(AVAILABLE DATA begins)

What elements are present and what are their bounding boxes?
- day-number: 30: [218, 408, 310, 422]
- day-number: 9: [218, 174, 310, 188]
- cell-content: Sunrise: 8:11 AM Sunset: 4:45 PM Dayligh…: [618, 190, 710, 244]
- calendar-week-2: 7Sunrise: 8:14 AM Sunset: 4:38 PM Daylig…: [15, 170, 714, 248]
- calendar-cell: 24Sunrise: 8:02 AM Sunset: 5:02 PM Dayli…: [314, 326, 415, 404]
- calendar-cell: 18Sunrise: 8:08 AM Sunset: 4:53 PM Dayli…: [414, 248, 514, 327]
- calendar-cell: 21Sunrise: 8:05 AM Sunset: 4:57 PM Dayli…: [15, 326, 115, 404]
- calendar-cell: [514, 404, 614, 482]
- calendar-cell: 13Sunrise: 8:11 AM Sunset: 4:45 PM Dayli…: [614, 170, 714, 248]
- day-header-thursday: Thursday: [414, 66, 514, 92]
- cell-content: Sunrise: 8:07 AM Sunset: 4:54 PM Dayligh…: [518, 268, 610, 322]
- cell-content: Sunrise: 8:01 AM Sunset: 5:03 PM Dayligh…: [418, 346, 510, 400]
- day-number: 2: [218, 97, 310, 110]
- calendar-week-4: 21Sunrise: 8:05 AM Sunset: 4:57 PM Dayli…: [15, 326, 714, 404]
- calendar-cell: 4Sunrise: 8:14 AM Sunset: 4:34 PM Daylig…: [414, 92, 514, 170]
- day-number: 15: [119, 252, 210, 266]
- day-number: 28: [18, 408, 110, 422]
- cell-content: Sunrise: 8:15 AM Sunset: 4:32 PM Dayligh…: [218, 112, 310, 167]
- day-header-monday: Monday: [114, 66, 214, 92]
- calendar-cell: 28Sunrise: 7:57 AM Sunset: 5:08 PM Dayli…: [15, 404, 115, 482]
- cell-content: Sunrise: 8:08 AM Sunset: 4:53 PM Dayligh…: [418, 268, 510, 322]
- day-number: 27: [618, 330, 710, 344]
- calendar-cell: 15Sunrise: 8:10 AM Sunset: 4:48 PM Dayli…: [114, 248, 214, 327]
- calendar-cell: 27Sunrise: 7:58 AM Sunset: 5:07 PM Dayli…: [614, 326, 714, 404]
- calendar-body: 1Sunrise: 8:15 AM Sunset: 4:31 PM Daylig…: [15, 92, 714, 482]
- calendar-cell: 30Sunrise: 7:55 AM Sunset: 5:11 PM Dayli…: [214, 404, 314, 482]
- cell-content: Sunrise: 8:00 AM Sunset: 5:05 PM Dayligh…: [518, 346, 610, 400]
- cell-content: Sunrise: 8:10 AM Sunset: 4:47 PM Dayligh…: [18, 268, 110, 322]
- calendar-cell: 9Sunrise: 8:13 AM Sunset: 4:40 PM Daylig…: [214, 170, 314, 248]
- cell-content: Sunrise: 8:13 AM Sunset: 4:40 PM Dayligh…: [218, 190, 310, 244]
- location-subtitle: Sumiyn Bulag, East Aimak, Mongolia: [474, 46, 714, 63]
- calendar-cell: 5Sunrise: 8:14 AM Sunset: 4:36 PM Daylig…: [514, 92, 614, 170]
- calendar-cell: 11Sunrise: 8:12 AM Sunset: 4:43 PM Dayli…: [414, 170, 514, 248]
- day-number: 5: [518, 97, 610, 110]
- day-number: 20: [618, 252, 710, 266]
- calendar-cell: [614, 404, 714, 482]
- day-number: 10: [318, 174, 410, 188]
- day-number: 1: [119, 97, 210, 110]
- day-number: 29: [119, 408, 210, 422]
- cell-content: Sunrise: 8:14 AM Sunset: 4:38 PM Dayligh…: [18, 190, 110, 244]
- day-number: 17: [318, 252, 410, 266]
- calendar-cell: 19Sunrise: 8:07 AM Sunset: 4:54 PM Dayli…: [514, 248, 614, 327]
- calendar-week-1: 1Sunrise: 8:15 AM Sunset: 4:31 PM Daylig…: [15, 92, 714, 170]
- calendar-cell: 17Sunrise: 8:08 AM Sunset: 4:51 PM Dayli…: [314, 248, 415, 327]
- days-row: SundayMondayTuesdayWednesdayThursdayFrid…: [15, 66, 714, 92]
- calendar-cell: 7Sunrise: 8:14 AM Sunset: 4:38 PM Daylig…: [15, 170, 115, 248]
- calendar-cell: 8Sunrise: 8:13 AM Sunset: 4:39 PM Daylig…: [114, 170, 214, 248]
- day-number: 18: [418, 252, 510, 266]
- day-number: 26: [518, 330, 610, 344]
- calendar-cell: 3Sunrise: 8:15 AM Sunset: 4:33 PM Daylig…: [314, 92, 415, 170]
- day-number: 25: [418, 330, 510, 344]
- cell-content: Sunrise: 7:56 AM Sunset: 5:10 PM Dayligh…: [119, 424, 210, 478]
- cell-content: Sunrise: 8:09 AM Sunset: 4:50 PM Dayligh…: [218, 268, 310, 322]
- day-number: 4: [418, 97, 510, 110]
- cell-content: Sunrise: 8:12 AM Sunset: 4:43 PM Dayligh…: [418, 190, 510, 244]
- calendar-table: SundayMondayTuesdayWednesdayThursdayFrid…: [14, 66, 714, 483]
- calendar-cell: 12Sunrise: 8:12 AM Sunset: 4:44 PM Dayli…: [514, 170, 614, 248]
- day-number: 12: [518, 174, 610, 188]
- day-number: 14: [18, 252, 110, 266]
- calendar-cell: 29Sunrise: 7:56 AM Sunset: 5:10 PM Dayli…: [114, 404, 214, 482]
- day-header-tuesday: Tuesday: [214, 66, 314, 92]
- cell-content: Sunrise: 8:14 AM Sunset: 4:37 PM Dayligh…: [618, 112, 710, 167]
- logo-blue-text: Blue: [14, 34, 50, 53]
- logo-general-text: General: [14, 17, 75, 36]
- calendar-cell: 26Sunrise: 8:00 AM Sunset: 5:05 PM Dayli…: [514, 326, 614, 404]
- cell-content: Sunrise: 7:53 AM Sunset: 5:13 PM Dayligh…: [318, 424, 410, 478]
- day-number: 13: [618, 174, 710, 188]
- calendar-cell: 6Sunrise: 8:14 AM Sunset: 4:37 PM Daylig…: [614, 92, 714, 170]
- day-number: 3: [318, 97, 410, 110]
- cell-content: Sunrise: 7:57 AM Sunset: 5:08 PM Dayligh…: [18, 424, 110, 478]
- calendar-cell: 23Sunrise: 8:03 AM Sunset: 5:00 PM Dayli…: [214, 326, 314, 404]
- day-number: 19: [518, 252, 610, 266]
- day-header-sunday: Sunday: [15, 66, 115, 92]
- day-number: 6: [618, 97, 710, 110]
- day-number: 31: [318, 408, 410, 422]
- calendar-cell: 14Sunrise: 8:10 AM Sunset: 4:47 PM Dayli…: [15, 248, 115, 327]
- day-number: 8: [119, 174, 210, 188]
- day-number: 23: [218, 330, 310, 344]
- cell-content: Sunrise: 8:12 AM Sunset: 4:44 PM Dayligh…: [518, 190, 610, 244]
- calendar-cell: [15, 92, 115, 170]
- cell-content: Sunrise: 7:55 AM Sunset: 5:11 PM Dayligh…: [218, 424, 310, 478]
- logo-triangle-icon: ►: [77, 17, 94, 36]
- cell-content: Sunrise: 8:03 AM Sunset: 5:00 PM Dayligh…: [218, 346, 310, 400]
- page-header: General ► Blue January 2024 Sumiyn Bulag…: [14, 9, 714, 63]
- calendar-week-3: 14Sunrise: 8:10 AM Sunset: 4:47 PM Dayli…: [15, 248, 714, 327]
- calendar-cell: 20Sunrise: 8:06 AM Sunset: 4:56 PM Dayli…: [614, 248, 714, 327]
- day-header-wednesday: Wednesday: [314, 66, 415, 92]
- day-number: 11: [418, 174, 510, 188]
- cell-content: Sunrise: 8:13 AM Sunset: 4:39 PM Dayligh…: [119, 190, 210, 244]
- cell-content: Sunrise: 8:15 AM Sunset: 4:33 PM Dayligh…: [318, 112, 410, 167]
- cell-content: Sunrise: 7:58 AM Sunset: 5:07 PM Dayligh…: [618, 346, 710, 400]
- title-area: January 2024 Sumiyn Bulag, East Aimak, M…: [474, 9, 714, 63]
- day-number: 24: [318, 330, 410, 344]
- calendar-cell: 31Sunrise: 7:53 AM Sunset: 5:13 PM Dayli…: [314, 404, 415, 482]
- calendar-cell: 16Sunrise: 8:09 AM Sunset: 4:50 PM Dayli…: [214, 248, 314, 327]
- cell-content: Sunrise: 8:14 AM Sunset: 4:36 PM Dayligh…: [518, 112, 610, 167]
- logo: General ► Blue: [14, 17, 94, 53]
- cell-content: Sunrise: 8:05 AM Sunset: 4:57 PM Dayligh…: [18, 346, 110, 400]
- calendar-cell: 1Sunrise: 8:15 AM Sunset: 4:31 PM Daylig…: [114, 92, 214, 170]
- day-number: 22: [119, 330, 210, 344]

(AVAILABLE DATA ends)

EXERCISE AIM
What lines in the data above carry "Aimak"? Return them all.

RESULT OF THIS EXERCISE
- location-subtitle: Sumiyn Bulag, East Aimak, Mongolia: [474, 46, 714, 63]
- title-area: January 2024 Sumiyn Bulag, East Aimak, M…: [474, 9, 714, 63]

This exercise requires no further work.